Reported as mean ± SD.

b

Reported as median (range).

c

Reported as mean (range).

d

Reported as mean ± SEM.

e

Reported as mean.

Table 5.

Pooled surgical outcomes

Group Patients Operating time (min) Blood loss (mL) Conversion rate n (%) LoS (days) Positive surgical margin n (%) Patients with ≥1 complication n (%) Mortality
All types of resection 363 300 ± 130 300 ± 575 24 (7) 7 ± 6 10 (4) 60 (17) 0
Minor resections 2/3, 4B, 5, 6 81 215 ± 65 230 ± 310 1 (1) 5 ± 2 2 15 (19) 0
Minor resections 1, 4A, 7, 8 17 220 ± 60 170 ± 120 0 5 ± 1 2 4 0
Resections of 4 or more segments 99 405 ± 100 380 ± 505 8 (8) 11 ± 6 0 26 (26) 0

Discussion

Here, the largest review on robot-assisted laparoscopic liver resections to date as well as the first pooled analysis for subgroups of liver resection are provided. Collectively, the data show that the robotic platform is safe and suitable in all subgroups of liver resection in terms of operative time, blood loss, and number of conversions. Evidently, the fact that all published series so far selected patients must be taken into account. Larger, prospective series are therefore needed to confirm the suitability of robot-assisted laparoscopic surgery.

It remains to be determined if the robotic platform provides definitive advantages over standard laparoscopy in liver surgery. The data show significantly longer operating times for robot-assisted liver resection over conventional laparoscopic liver resection. However, this finding is biased by the fact that the learning curve of robot-assisted laparoscopic liver resection had not been completed, as most series included here represent initial experience. As was shown by Tsung et al., operating time, as well as blood loss and length of stay, significantly decrease as experience grows31. Moreover, it will be interesting to learn if robot-assisted laparoscopic liver resection has steeper learning curves than conventional laparoscopy, as was shown previously in complex minimally invasive abdominal surgery such as pancreatic resection46. The data show that conversion rates are low in any subgroup (1%, 0%, and 8% respectively in groups 1, 2, and 3).
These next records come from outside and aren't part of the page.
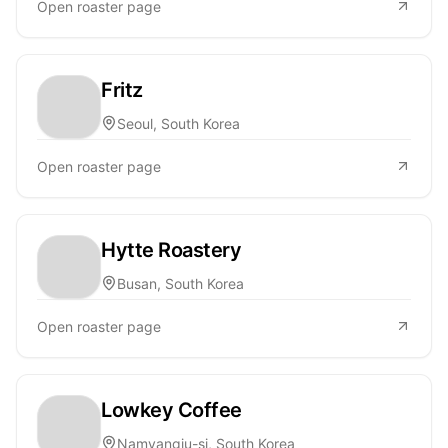
Open roaster page
Fritz
Seoul, South Korea
Open roaster page
Hytte Roastery
Busan, South Korea
Open roaster page
Lowkey Coffee
Namyangju-si, South Korea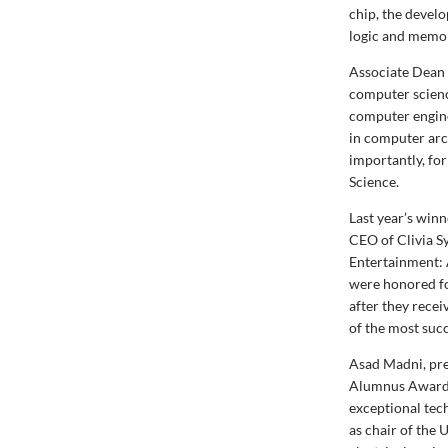
chip, the devel
logic and memo
Associate Dean 
computer scienc
computer engine
in computer arc
importantly, fo
Science.
Last year’s win
CEO of Clivia Sy
Entertainment: 
were honored for
after they rece
of the most suc
Asad Madni, pre
Alumnus Award t
exceptional tech
as chair of th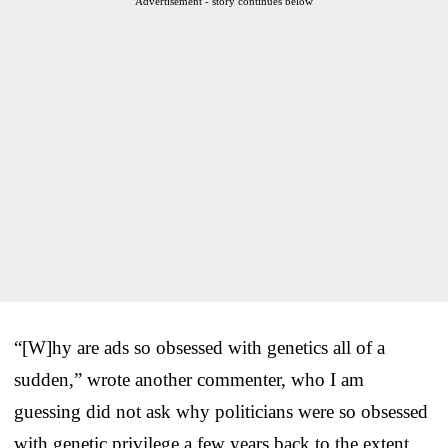
Advertisement - story continues below
“[W]hy are ads so obsessed with genetics all of a
sudden,” wrote another commenter, who I am
guessing did not ask why politicians were so obsessed
with genetic privilege a few years back to the extent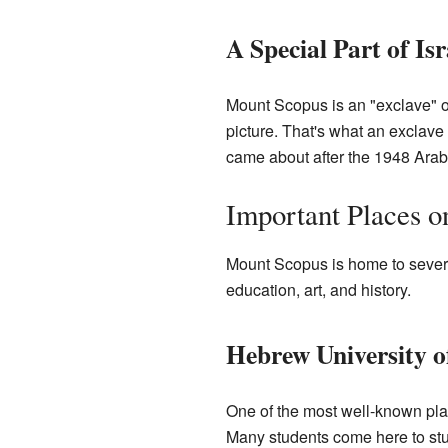
A Special Part of Isr
Mount Scopus is an "exclave" of
picture. That's what an exclave 
came about after the 1948 Arab-
Important Places 
Mount Scopus is home to several
education, art, and history.
Hebrew University o
One of the most well-known pl
Many students come here to stu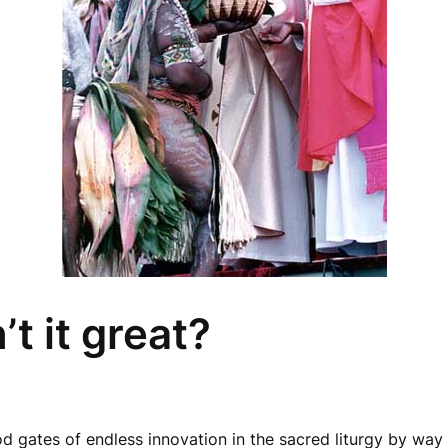
’t it great?
d gates of endless innovation in the sacred liturgy by wa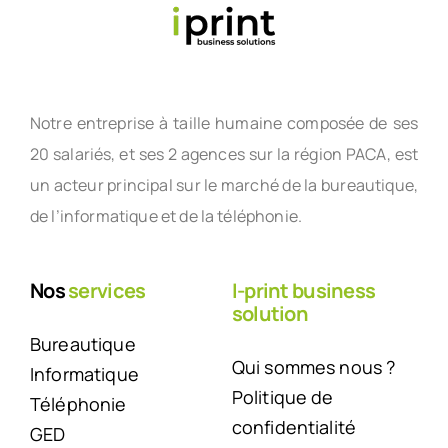
Notre entreprise à taille humaine composée de ses
20 salariés, et ses 2 agences sur la région PACA, est
un acteur principal sur le marché de la bureautique,
de l’informatique et de la téléphonie.
Nos
services
I-print business
solution
Bureautique
Qui sommes nous ?
Informatique
Politique de
Téléphonie
confidentialité
GED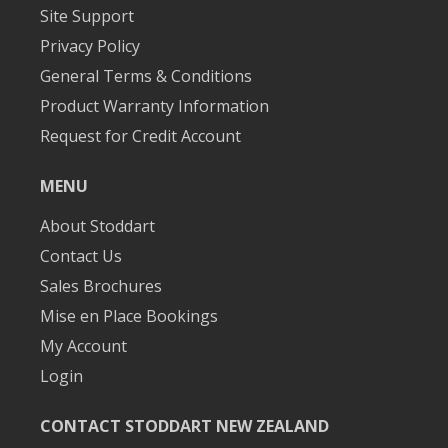
Site Support
Privacy Policy
General Terms & Conditions
Product Warranty Information
Request for Credit Account
MENU
About Stoddart
Contact Us
Sales Brochures
Mise en Place Bookings
My Account
Login
CONTACT STODDART NEW ZEALAND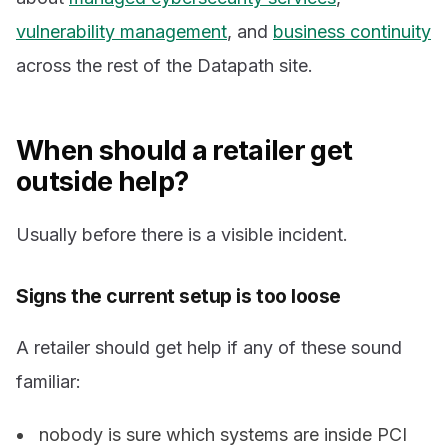
vulnerability management
, and
business continuity
across the rest of the Datapath site.
When should a retailer get
outside help?
Usually before there is a visible incident.
Signs the current setup is too loose
A retailer should get help if any of these sound
familiar:
nobody is sure which systems are inside PCI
Although group 2 included 17 patients only, the data suggest that the robotic platform may be of particular advantage in resections of the posterosuperior segments1, 47. In comparison, studies reporting on minor laparoscopic resections of the posterosuperior segments describe the technique as technically challenging. Moreover, when comparing converted procedures versus non-converted procedures, there are significantly more posterosuperior segments resections in the converted group (12.7% vs. 2.5%)47, 48. This is in line with the 2008 Louisville statement, which recommends laparoscopic liver resection for lesions located in segments 2 to 6, but recommended that laparoscopic resections of segments 1, 7 and 8 should not be considered as standard of care due to their difficult to reach location20. In major liver resection, use of the robotic platform leads to a larger number of procedures performed totally laparoscopically31.
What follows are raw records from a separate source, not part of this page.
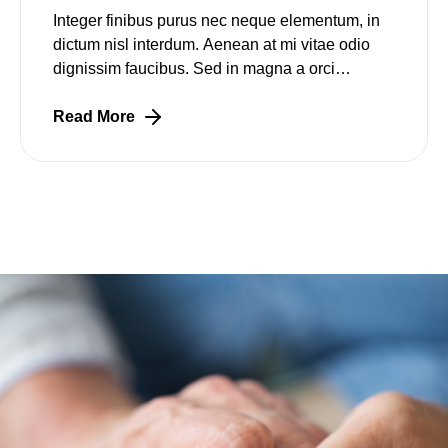
Integer finibus purus nec neque elementum, in
dictum nisl interdum. Aenean at mi vitae odio
dignissim faucibus. Sed in magna a orci
pulvinar laoreet non vitae mi. Nulla facilisi.
Lorem
Read More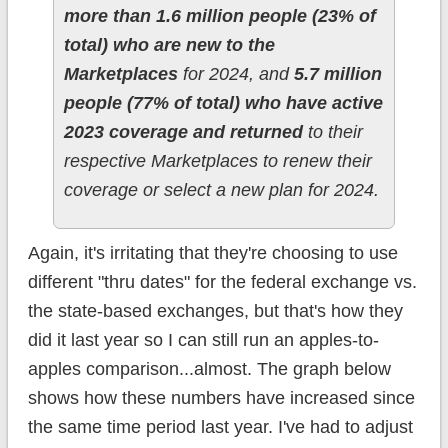
more than 1.6 million people (23% of
total) who are new to the
Marketplaces
for 2024, and
5.7 million
people (77% of total) who have active
2023 coverage and returned
to their
respective Marketplaces to renew their
coverage or select a new plan for 2024.
Again, it's irritating that they're choosing to use
different "thru dates" for the federal exchange vs.
the state-based exchanges, but that's how they
did it last year so I can still run an apples-to-
apples comparison...almost. The graph below
shows how these numbers have increased since
the same time period last year. I've had to adjust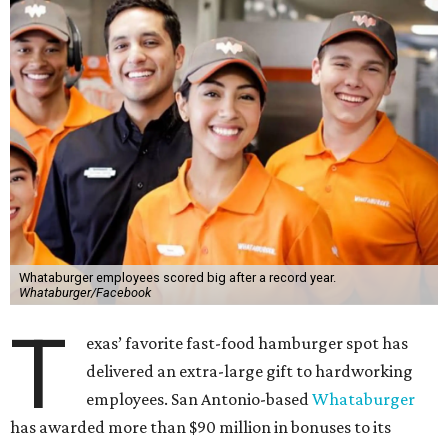
Whataburger employees scored big after a record year.
Whataburger/Facebook
T
exas’ favorite fast-food hamburger spot has
delivered an extra-large gift to hardworking
employees. San Antonio-based
Whataburger
has awarded more than $90 million in bonuses to its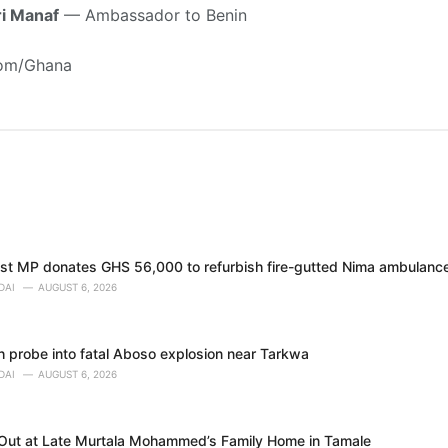
i Manaf
— Ambassador to Benin
com/Ghana
t MP donates GHS 56,000 to refurbish fire-gutted Nima ambulance
DAI
AUGUST 6, 2026
h probe into fatal Aboso explosion near Tarkwa
DAI
AUGUST 6, 2026
 Out at Late Murtala Mohammed’s Family Home in Tamale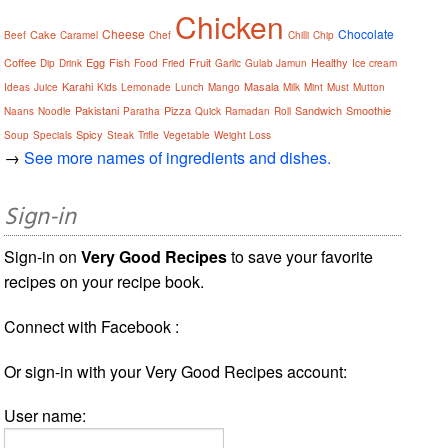
Chicken
Cheese
Chocolate
Cake
Beef
Caramel
Chef
Chilli
Chip
Coffee
Egg
Fish
Fruit
Healthy
Dip
Drink
Food
Fried
Garlic
Gulab Jamun
Ice cream
Karahi
Masala
Ideas
Juice
Kids
Lemonade
Lunch
Mango
Milk
Mint
Must
Mutton
Pakistani
Pizza
Sandwich
Smoothie
Naans
Noodle
Paratha
Quick
Ramadan
Roll
Spicy
Soup
Specials
Steak
Trifle
Vegetable
Weight Loss
→
See more names of ingredients and dishes.
Sign-in
Sign-in on
Very Good Recipes
to save your favorite
recipes on your recipe book.
Connect with Facebook :
Or sign-in with your Very Good Recipes account:
User name: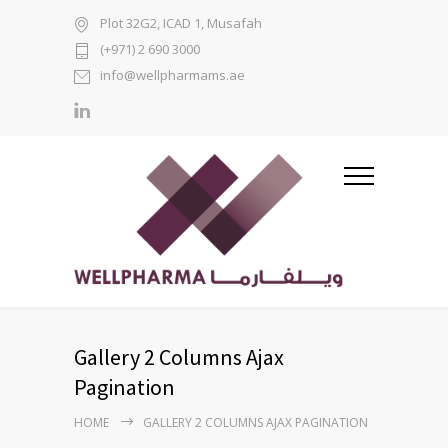
Plot 32G2, ICAD 1, Musafah
(+971) 2 690 3000
info@wellpharmams.ae
Gallery 2 Columns Ajax
Pagination
HOME
GALLERY 2 COLUMNS AJAX PAGINATION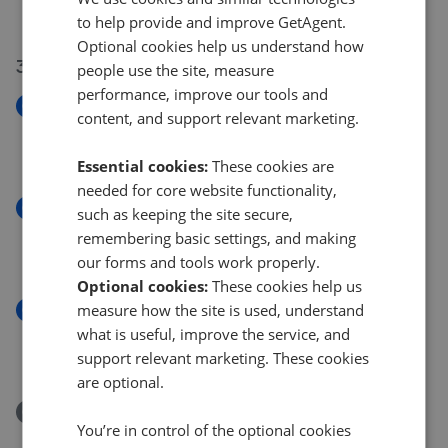
£460,000
to help provide and improve GetAgent.
Optional cookies help us understand how
31 Jul 2026
people use the site, measure
performance, improve our tools and
New
content, and support relevant marketing.
Henley Close, Houghton Regis LU5
£350,000
Essential cookies:
These cookies are
needed for core website functionality,
New
such as keeping the site secure,
High Street, Westoning MK45
remembering basic settings, and making
£500,000
our forms and tools work properly.
Optional cookies:
These cookies help us
measure how the site is used, understand
New
Eversden Close, Little Brickhill MK17
what is useful, improve the service, and
£850,000
support relevant marketing. These cookies
are optional.
Removed/Sold
You’re in control of the optional cookies
Claudia Gardens, Thorn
Taken together, the data show that robot-assisted laparoscopic liver resection is suitable for both minor and major resections. The authors speculate that minimally invasive approaches to liver surgery, nowadays still widely performed in an open manner, will more likely come through robotic surgery. Since in minor liver resection, rather than in major resection, size of the incision dominates postoperative recovery, it is suggested that the greatest potential clinical benefit of the robotic platform lies in minor resection of difficult located lesions.

How to proceed with further clinical implementation? First, surgical technique needs to be refined and clarified in larger studies. For instance, it remains unclear which technique is best for parenchymal transection during robotic liver resection. Wristed (bipolar forceps, PK dissector, Vessel Sealer) as well as non-wristed (Harmonic curved shears) coagulation devices, as well as clip appliers, staplers, and plain sutures may all be suitable for precise parenchymal dissection, however, their comparison needs to be worked out. As of yet, the CUSA system, widely used in open and laparoscopic liver surgery, is not available for the robotic platform. Also, optimal patient position, port placement, and possible elimination of transthoracic trocars in segment 7–8 resections needs to be clarified along with novel applications such as indocyanine-green biliary contrast (FireFly imaging) and integrated augmented-reality navigation. Second, cost of the robot-assisted laparoscopic liver resection compared to conventional laparoscopy needs to be assessed.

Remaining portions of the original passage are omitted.